Remember, each sample (1HS, 2HS, 1ASW and 2ASW) has four FASTQ files — Ideally, here’s what we want to accomplish for each of the samples:
- map paired reads
- map each set of unpaired reads
- merge all mappings belonging to the same sample
- construct transcripts
- analyze transcripts
- compare differential expression
However, the Galaxy server is a busy place and this may take a while to run. So, if you want to reduce your problem space a little bit, here’s what you should minimally try to accomplish:
for just two of the samples (say, 1ASW and 1HS):
- map paired reads only
- construct transcripts
- analyze transcripts
- compare differential expression
TopHat runs on your reads and produces, among other things, a BAM file (binary alignment). There are a TON of input parameters, and you are not likely to get them right or to get the best results without digging into them and trying to understand them. For demonstration purposes you can run mostly with the default parameters, although we know for sure the insert size for this read set is 400 and the standard deviation is 35.
Your BAM file can also be converted into BAI and BigWig formats, and it can be displayed in Trackster along with the GFF annotations, so as a result you see where individual reads map.
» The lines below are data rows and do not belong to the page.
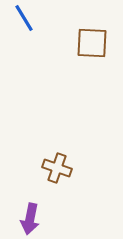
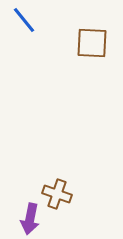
blue line: moved 2 px down; rotated 8 degrees counterclockwise
brown cross: moved 26 px down
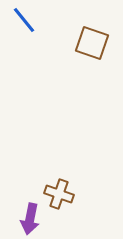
brown square: rotated 16 degrees clockwise
brown cross: moved 2 px right
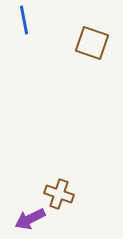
blue line: rotated 28 degrees clockwise
purple arrow: rotated 52 degrees clockwise
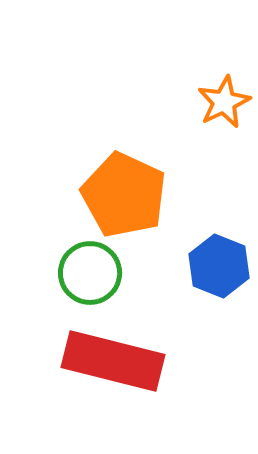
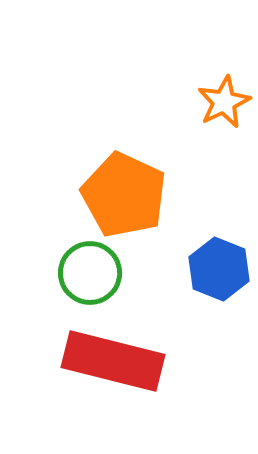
blue hexagon: moved 3 px down
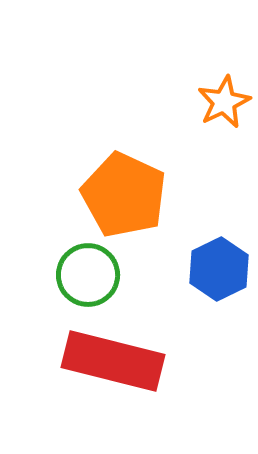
blue hexagon: rotated 12 degrees clockwise
green circle: moved 2 px left, 2 px down
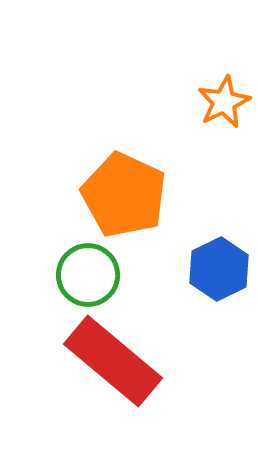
red rectangle: rotated 26 degrees clockwise
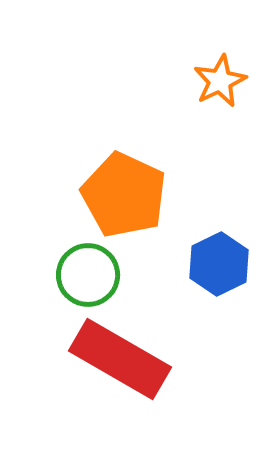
orange star: moved 4 px left, 21 px up
blue hexagon: moved 5 px up
red rectangle: moved 7 px right, 2 px up; rotated 10 degrees counterclockwise
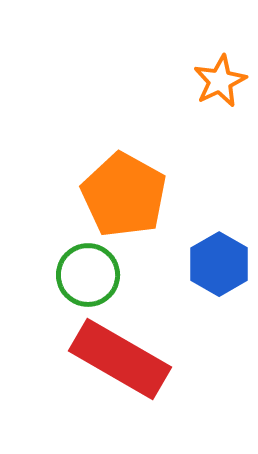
orange pentagon: rotated 4 degrees clockwise
blue hexagon: rotated 4 degrees counterclockwise
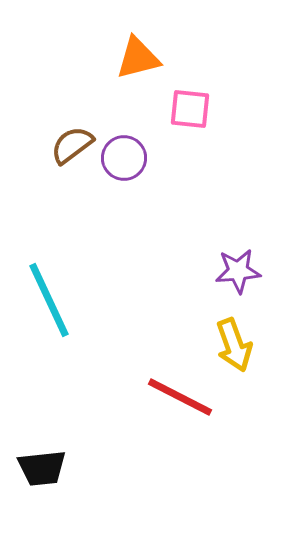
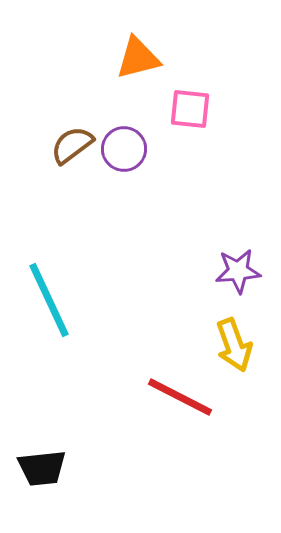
purple circle: moved 9 px up
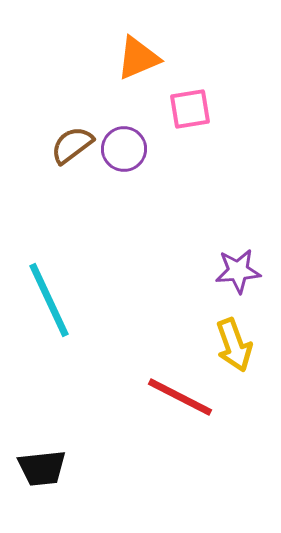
orange triangle: rotated 9 degrees counterclockwise
pink square: rotated 15 degrees counterclockwise
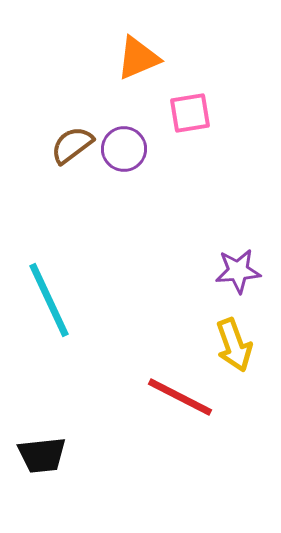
pink square: moved 4 px down
black trapezoid: moved 13 px up
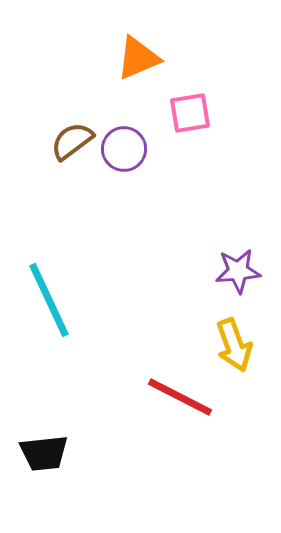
brown semicircle: moved 4 px up
black trapezoid: moved 2 px right, 2 px up
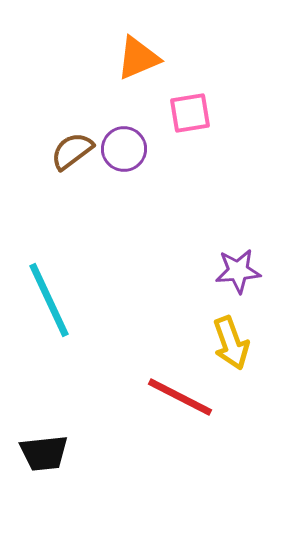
brown semicircle: moved 10 px down
yellow arrow: moved 3 px left, 2 px up
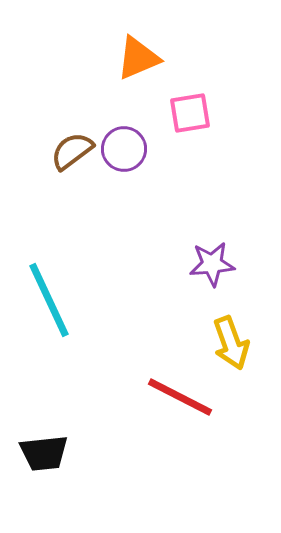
purple star: moved 26 px left, 7 px up
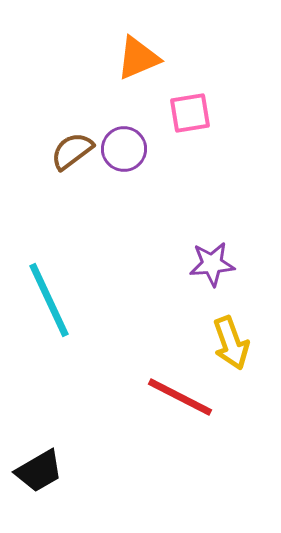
black trapezoid: moved 5 px left, 18 px down; rotated 24 degrees counterclockwise
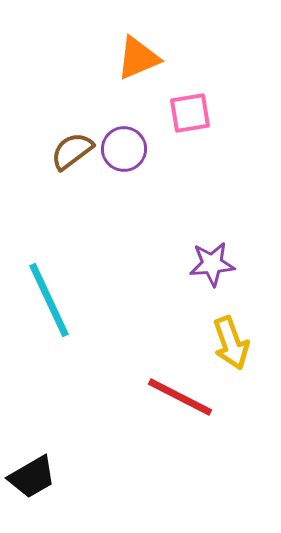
black trapezoid: moved 7 px left, 6 px down
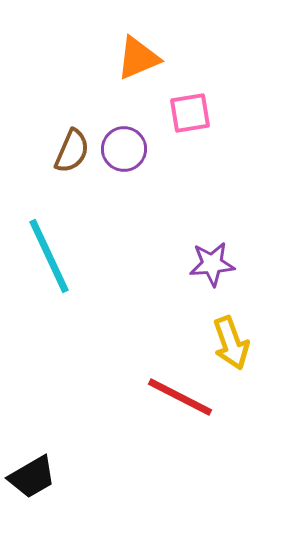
brown semicircle: rotated 150 degrees clockwise
cyan line: moved 44 px up
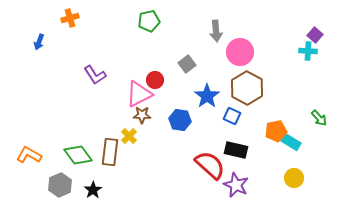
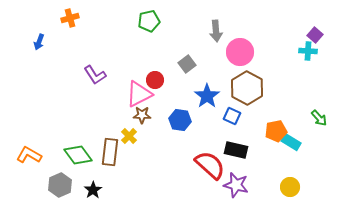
yellow circle: moved 4 px left, 9 px down
purple star: rotated 10 degrees counterclockwise
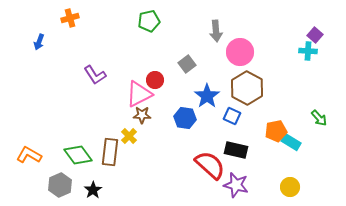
blue hexagon: moved 5 px right, 2 px up
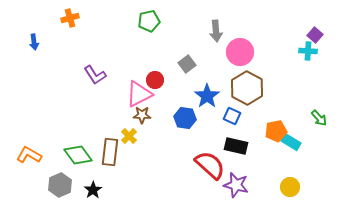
blue arrow: moved 5 px left; rotated 28 degrees counterclockwise
black rectangle: moved 4 px up
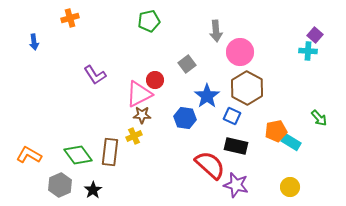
yellow cross: moved 5 px right; rotated 21 degrees clockwise
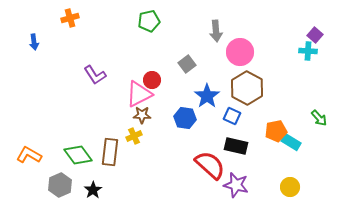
red circle: moved 3 px left
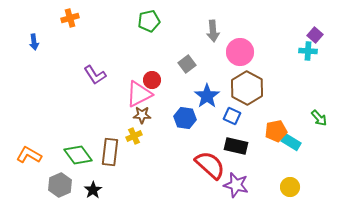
gray arrow: moved 3 px left
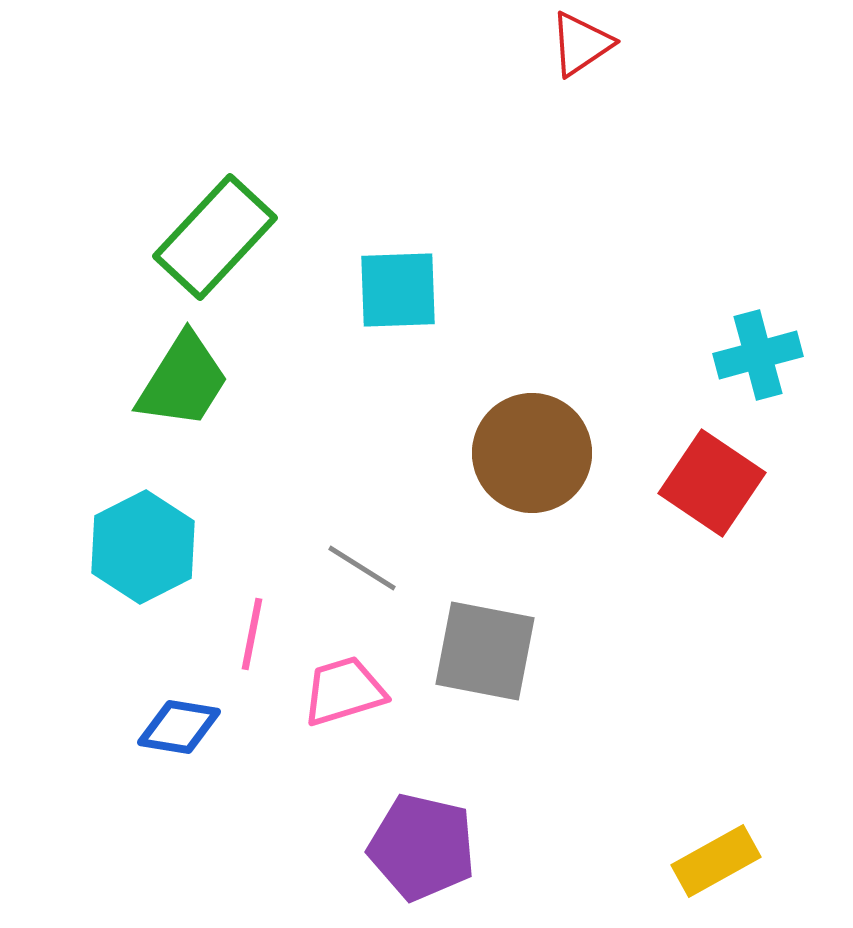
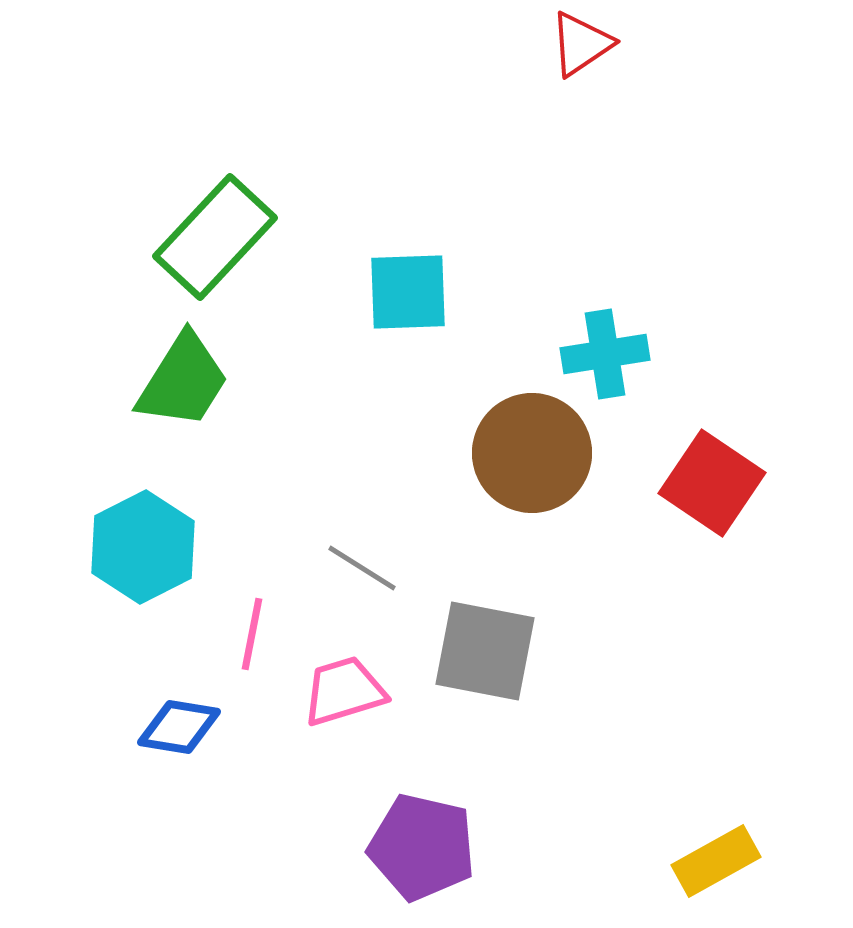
cyan square: moved 10 px right, 2 px down
cyan cross: moved 153 px left, 1 px up; rotated 6 degrees clockwise
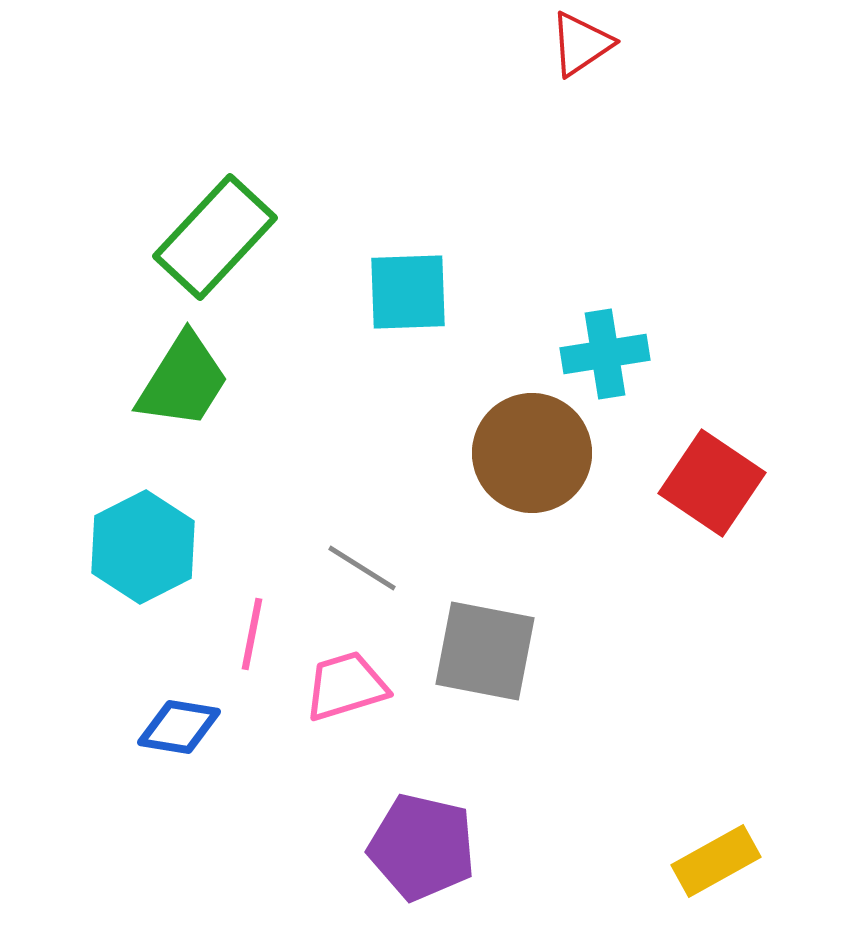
pink trapezoid: moved 2 px right, 5 px up
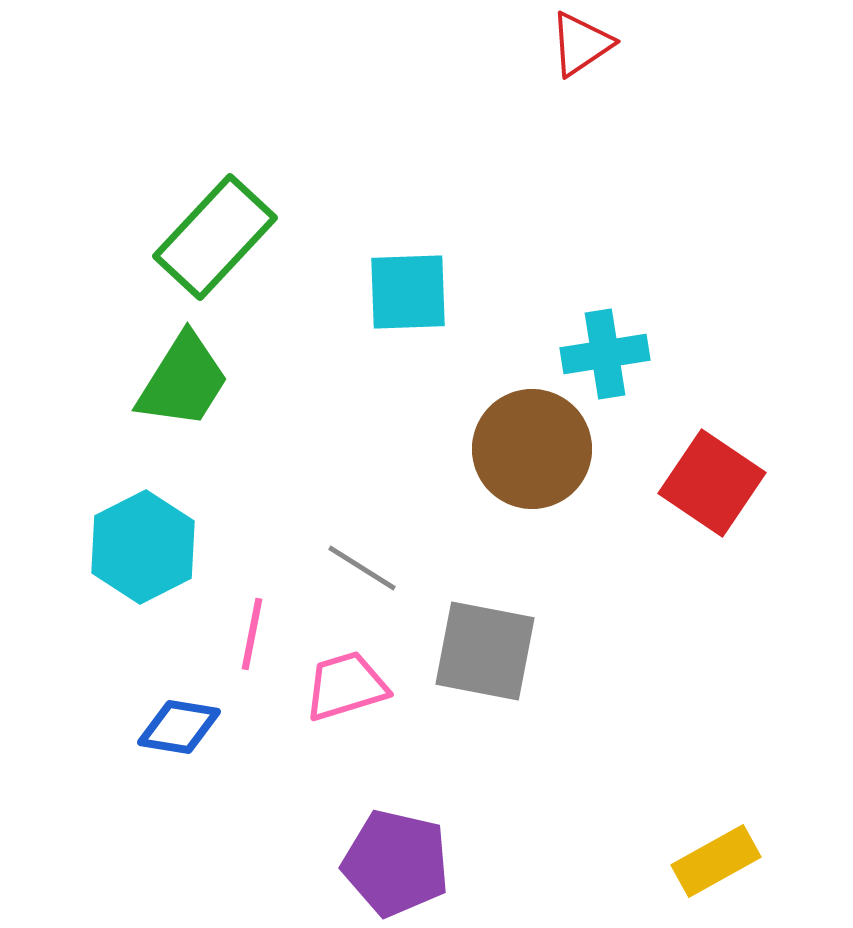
brown circle: moved 4 px up
purple pentagon: moved 26 px left, 16 px down
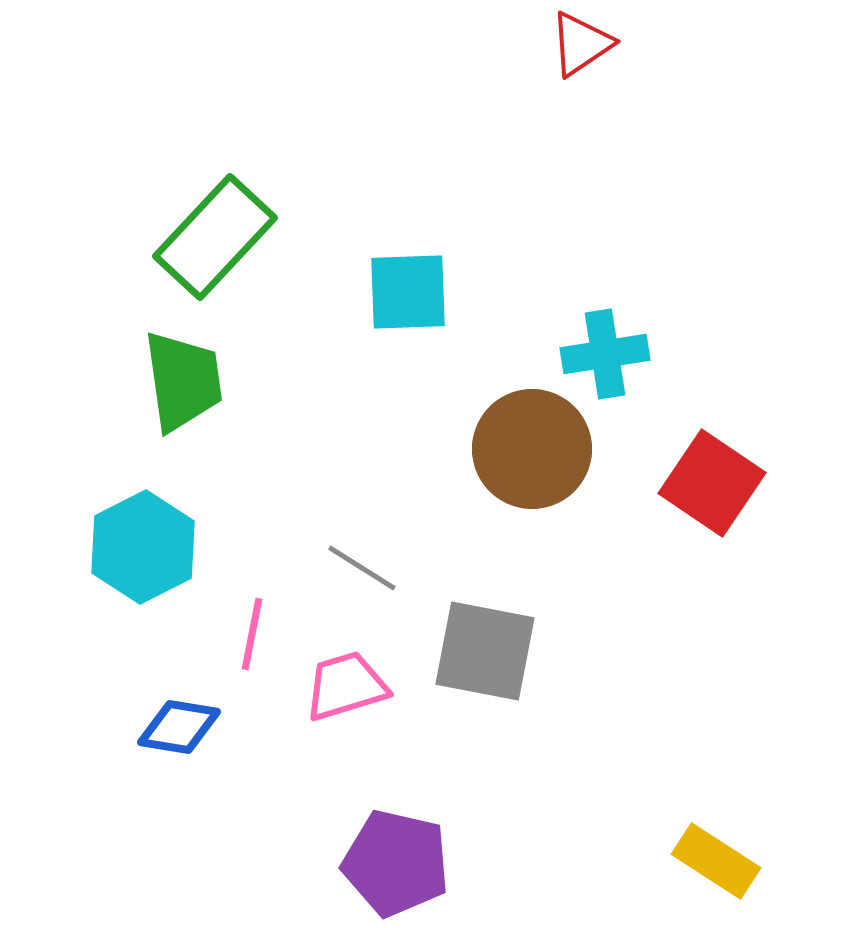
green trapezoid: rotated 40 degrees counterclockwise
yellow rectangle: rotated 62 degrees clockwise
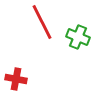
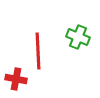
red line: moved 4 px left, 29 px down; rotated 24 degrees clockwise
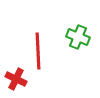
red cross: rotated 15 degrees clockwise
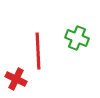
green cross: moved 1 px left, 1 px down
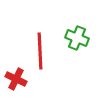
red line: moved 2 px right
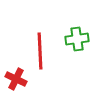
green cross: moved 1 px down; rotated 30 degrees counterclockwise
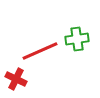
red line: rotated 69 degrees clockwise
CuffLinks is going to take that BAM file and try to create transcripts out of it as well as calculating FPKM (fragments per kilobase per million reads) which is a normalized measurement of expression level.
CuffLinks will have several outputs, including a tabular gene expression file:
And assembled transcripts that you can compare to the existing annotations on your genome, in Trackster. You could also use the table manipulation tools (which we briefly saw in Galaxy 101) to make comparisons between these files.
The last two steps you should be able to figure out how to execute based on your familiarity with the RNA-Seq analysis process from CLC and other contexts, but if not, no worries, we’ll discuss them.
Works on your assembled transcriptome and compares it to the reference annotation.
Works on your gene expression values and produces an analysis of differential expression. Notice that you need to set up two (or more) conditions and connect your samples to the correct condition.